意味をなさない会見

一昨日安倍首相は衆議院の閉会に合わせて記者会見を開き消費税の増税先送りの表明を行いました。会見のTV中継を見て例によって感じたのは、相変わらずの強気と前言を平気で翻す整合性のない話の中身に、この人のどこに50パーセントを超える支持を集める力が、魅力があるのだろうという疑問でした。
会見後の記者の質問にも当を得ない回答に終始するし、肝心の点については答えないで済ませてしまう、とぼけているのではなく本気で質問の趣旨が理解できないのではと思えるような、完熟ボケを感じさせる印象であったのです。
自民党の若手ホープ、小泉 進次郎衆院議員の、“増税はしない、社会保障はやるなんてうまい話はどこにもない”という“正論”を安倍首相は耳にしたのかしなかったのか、記者もそれくらいに突っ込みを見せてほしかったのですが、鋭く質問するものもなく、ただ首相の自慢話に付き合っていただけの、無意味な記者会見であったのでした。
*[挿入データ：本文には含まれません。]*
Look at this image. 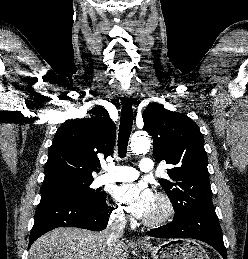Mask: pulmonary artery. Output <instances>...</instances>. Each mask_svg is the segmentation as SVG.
<instances>
[{"label": "pulmonary artery", "instance_id": "pulmonary-artery-1", "mask_svg": "<svg viewBox=\"0 0 248 259\" xmlns=\"http://www.w3.org/2000/svg\"><path fill=\"white\" fill-rule=\"evenodd\" d=\"M140 172L148 173L153 170V162L149 158H142L139 163ZM106 173L96 179L98 186L113 182L133 181L139 176V172L130 166H109Z\"/></svg>", "mask_w": 248, "mask_h": 259}]
</instances>
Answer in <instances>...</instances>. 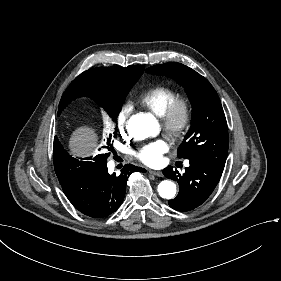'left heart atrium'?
Segmentation results:
<instances>
[{
    "instance_id": "obj_1",
    "label": "left heart atrium",
    "mask_w": 281,
    "mask_h": 281,
    "mask_svg": "<svg viewBox=\"0 0 281 281\" xmlns=\"http://www.w3.org/2000/svg\"><path fill=\"white\" fill-rule=\"evenodd\" d=\"M168 149L167 143L162 140H156L143 145L134 152L135 157L148 166H158L162 163V155Z\"/></svg>"
}]
</instances>
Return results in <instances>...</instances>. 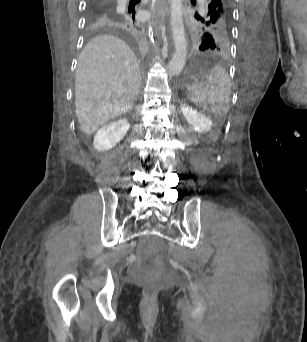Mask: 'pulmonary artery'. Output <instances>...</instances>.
<instances>
[{"instance_id": "pulmonary-artery-1", "label": "pulmonary artery", "mask_w": 307, "mask_h": 342, "mask_svg": "<svg viewBox=\"0 0 307 342\" xmlns=\"http://www.w3.org/2000/svg\"><path fill=\"white\" fill-rule=\"evenodd\" d=\"M122 2H125V1H122ZM121 10H122V11L125 10V4H124V3L122 4Z\"/></svg>"}]
</instances>
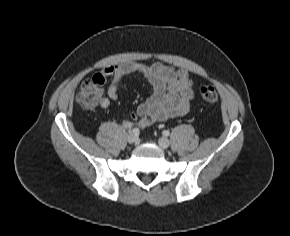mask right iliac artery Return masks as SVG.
Segmentation results:
<instances>
[{
	"mask_svg": "<svg viewBox=\"0 0 290 236\" xmlns=\"http://www.w3.org/2000/svg\"><path fill=\"white\" fill-rule=\"evenodd\" d=\"M132 132L135 134V135H138L139 134V129L138 128H134L132 130Z\"/></svg>",
	"mask_w": 290,
	"mask_h": 236,
	"instance_id": "right-iliac-artery-1",
	"label": "right iliac artery"
}]
</instances>
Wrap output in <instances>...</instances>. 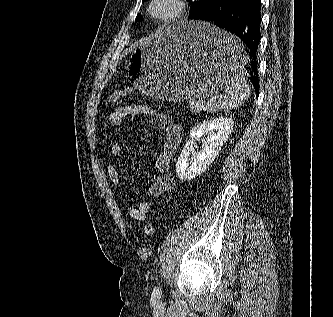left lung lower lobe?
Masks as SVG:
<instances>
[{"mask_svg":"<svg viewBox=\"0 0 333 317\" xmlns=\"http://www.w3.org/2000/svg\"><path fill=\"white\" fill-rule=\"evenodd\" d=\"M260 0H212L201 11L189 16L191 20L209 22L222 30L236 34L248 47L249 78L256 94H259V78L257 70V49L260 42ZM225 55H230L226 46L219 48Z\"/></svg>","mask_w":333,"mask_h":317,"instance_id":"left-lung-lower-lobe-1","label":"left lung lower lobe"}]
</instances>
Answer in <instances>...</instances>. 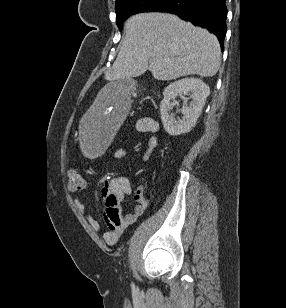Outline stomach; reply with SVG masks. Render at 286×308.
I'll use <instances>...</instances> for the list:
<instances>
[{
	"label": "stomach",
	"instance_id": "0dacf381",
	"mask_svg": "<svg viewBox=\"0 0 286 308\" xmlns=\"http://www.w3.org/2000/svg\"><path fill=\"white\" fill-rule=\"evenodd\" d=\"M132 87V79H120L104 85V89H98L93 109H85L81 122H78L81 142H77V149H83L82 155L87 156L89 161L94 156H102V149H108V142H111V137H115L113 129L119 128V124H122L121 116L129 109Z\"/></svg>",
	"mask_w": 286,
	"mask_h": 308
}]
</instances>
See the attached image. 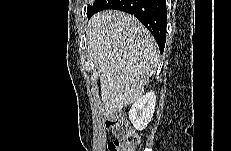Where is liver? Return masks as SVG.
Returning <instances> with one entry per match:
<instances>
[{
  "instance_id": "liver-1",
  "label": "liver",
  "mask_w": 231,
  "mask_h": 151,
  "mask_svg": "<svg viewBox=\"0 0 231 151\" xmlns=\"http://www.w3.org/2000/svg\"><path fill=\"white\" fill-rule=\"evenodd\" d=\"M87 52L100 75L103 114L136 102L159 63L158 46L134 16L117 10L96 13L86 28Z\"/></svg>"
}]
</instances>
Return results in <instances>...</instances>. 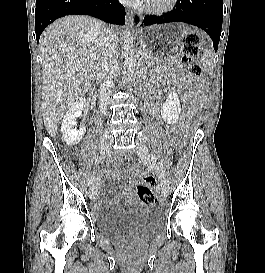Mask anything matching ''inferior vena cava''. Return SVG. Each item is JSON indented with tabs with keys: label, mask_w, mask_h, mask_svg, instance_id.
<instances>
[{
	"label": "inferior vena cava",
	"mask_w": 265,
	"mask_h": 273,
	"mask_svg": "<svg viewBox=\"0 0 265 273\" xmlns=\"http://www.w3.org/2000/svg\"><path fill=\"white\" fill-rule=\"evenodd\" d=\"M126 4V0H121ZM118 40L113 30L106 27L101 36V64L98 74L100 80L99 109L101 114L107 113V102L113 87V77L118 70Z\"/></svg>",
	"instance_id": "1"
}]
</instances>
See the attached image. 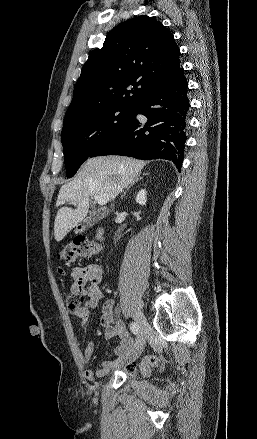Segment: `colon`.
I'll use <instances>...</instances> for the list:
<instances>
[{
	"label": "colon",
	"mask_w": 257,
	"mask_h": 439,
	"mask_svg": "<svg viewBox=\"0 0 257 439\" xmlns=\"http://www.w3.org/2000/svg\"><path fill=\"white\" fill-rule=\"evenodd\" d=\"M100 251V248L97 244L87 240V239H78L73 244L66 246L60 257L67 261L72 262L78 258H90L91 256L97 254ZM85 302V297L81 292H69L64 296V303L66 308L73 314H77L83 309ZM158 363V358L155 356H149L146 360L137 365L135 363H130L126 366V371L130 375H135L138 371L142 373H148L149 367Z\"/></svg>",
	"instance_id": "5ec220e1"
}]
</instances>
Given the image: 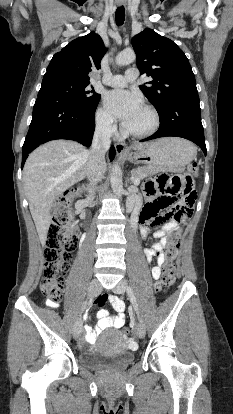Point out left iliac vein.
I'll return each instance as SVG.
<instances>
[{"mask_svg":"<svg viewBox=\"0 0 233 414\" xmlns=\"http://www.w3.org/2000/svg\"><path fill=\"white\" fill-rule=\"evenodd\" d=\"M126 287H127V282L125 280H121L116 285V287L113 289V291L117 294H122V293L125 292ZM145 334H146L145 324L141 319H139V322H138V325H137V335L140 338H144Z\"/></svg>","mask_w":233,"mask_h":414,"instance_id":"left-iliac-vein-1","label":"left iliac vein"}]
</instances>
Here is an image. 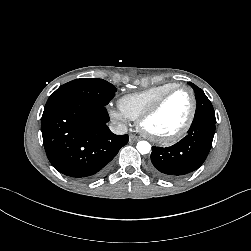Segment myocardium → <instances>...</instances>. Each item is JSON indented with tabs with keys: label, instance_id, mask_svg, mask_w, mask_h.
Returning <instances> with one entry per match:
<instances>
[{
	"label": "myocardium",
	"instance_id": "1",
	"mask_svg": "<svg viewBox=\"0 0 251 251\" xmlns=\"http://www.w3.org/2000/svg\"><path fill=\"white\" fill-rule=\"evenodd\" d=\"M179 90H186L191 96V111L188 116V119L177 132L171 135L162 136V137L153 135L145 128V122L159 111V109L162 107L165 101L169 98V96H171L173 93ZM196 113H197V98L193 89L186 85H176L172 87L171 89L167 90L165 93H163L147 110H145L140 115V117L137 119V125L140 132L146 138L160 144H170V143L179 141L188 133V131L190 130L195 120Z\"/></svg>",
	"mask_w": 251,
	"mask_h": 251
}]
</instances>
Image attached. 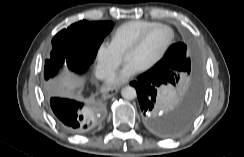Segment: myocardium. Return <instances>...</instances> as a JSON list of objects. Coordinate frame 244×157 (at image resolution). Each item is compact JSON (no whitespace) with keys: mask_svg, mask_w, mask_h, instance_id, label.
<instances>
[{"mask_svg":"<svg viewBox=\"0 0 244 157\" xmlns=\"http://www.w3.org/2000/svg\"><path fill=\"white\" fill-rule=\"evenodd\" d=\"M157 28H166L170 31V38L169 41L167 42V44L165 45V47L163 48V50L161 51V53L153 60L151 61L149 64L145 65L144 67H142L140 69V71L142 72H146L151 70L152 68H154L155 66H157L166 56V54L168 53L169 49L171 48V46L173 45L174 41H175V31L174 29L167 24H163V23H158L155 24L149 28H147L146 30H144L143 32H141L138 37L126 48V50L123 53V57L124 59H126V56L138 49L142 43L144 42V40L146 39V37L155 29Z\"/></svg>","mask_w":244,"mask_h":157,"instance_id":"f54148a6","label":"myocardium"}]
</instances>
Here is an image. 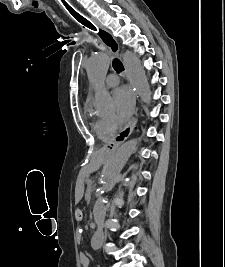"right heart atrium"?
<instances>
[{"label":"right heart atrium","instance_id":"right-heart-atrium-1","mask_svg":"<svg viewBox=\"0 0 225 267\" xmlns=\"http://www.w3.org/2000/svg\"><path fill=\"white\" fill-rule=\"evenodd\" d=\"M102 125L104 130L109 133V134H113L117 128L118 125L117 123L113 120V119H102Z\"/></svg>","mask_w":225,"mask_h":267}]
</instances>
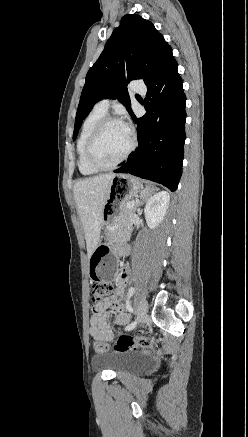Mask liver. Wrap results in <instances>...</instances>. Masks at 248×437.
I'll return each mask as SVG.
<instances>
[{
  "mask_svg": "<svg viewBox=\"0 0 248 437\" xmlns=\"http://www.w3.org/2000/svg\"><path fill=\"white\" fill-rule=\"evenodd\" d=\"M114 173L102 174L79 180L73 187L77 211L81 219L88 258L100 240L102 213Z\"/></svg>",
  "mask_w": 248,
  "mask_h": 437,
  "instance_id": "liver-1",
  "label": "liver"
}]
</instances>
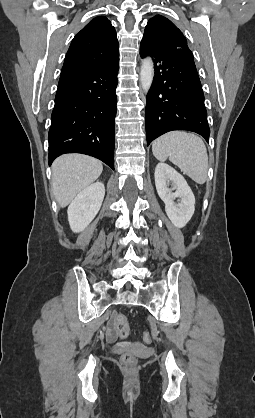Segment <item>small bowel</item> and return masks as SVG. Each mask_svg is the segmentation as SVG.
Returning <instances> with one entry per match:
<instances>
[{"instance_id": "1", "label": "small bowel", "mask_w": 255, "mask_h": 418, "mask_svg": "<svg viewBox=\"0 0 255 418\" xmlns=\"http://www.w3.org/2000/svg\"><path fill=\"white\" fill-rule=\"evenodd\" d=\"M117 337V331L115 329V326L113 323H110L108 328H107V338L110 341H114Z\"/></svg>"}]
</instances>
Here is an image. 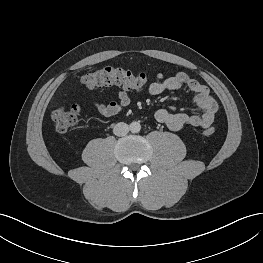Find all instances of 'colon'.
Masks as SVG:
<instances>
[{
  "label": "colon",
  "mask_w": 263,
  "mask_h": 263,
  "mask_svg": "<svg viewBox=\"0 0 263 263\" xmlns=\"http://www.w3.org/2000/svg\"><path fill=\"white\" fill-rule=\"evenodd\" d=\"M147 76L143 73L136 74L131 70L117 66L104 65L98 69L86 73L81 78V83L88 89L99 86L119 85L126 89L139 90L147 84ZM79 107L76 104L62 105L52 113V120L58 132H66L72 128L78 120ZM214 128H208L204 134L212 136Z\"/></svg>",
  "instance_id": "obj_1"
}]
</instances>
参議院選挙において国民の信を問う”と首相は言いますが、公約を翻しての増税延期なのですから、国会でまず議論すべきですし、“信を問う”と言うのであれば衆院を解散しなければ意味がないようにも思えます。参議院も国会ですが法案審議優先権などを持つ衆院をそのままにしての“信を問う”では、仮に選挙で敗北したところで政策変更を迫ることはできません。どうも言っていることとやることがチグハグで、納得できないと思うのは私だけなのでしょうか。
とは言え国会は閉幕しあとは参議院選挙に突入するだけということとなった今、せめてもの救いは参議院地方選挙区の1人区全てで野党共闘が成立したことです。これがどの程度の効果をもたらすかわかりませんが、新安保法制の強行採決以後の引き続く世論の高まりが、この共闘を後押ししたことは間違いなく、言わば新しい政治の流れのきっかけとなる期待を抱かせるものと思えます。今月にはまた国会集会が予定されていることもあり、この国の民主主義がどの程度の力を発揮するのか、これまでになく注目すべき国政選挙と思っています。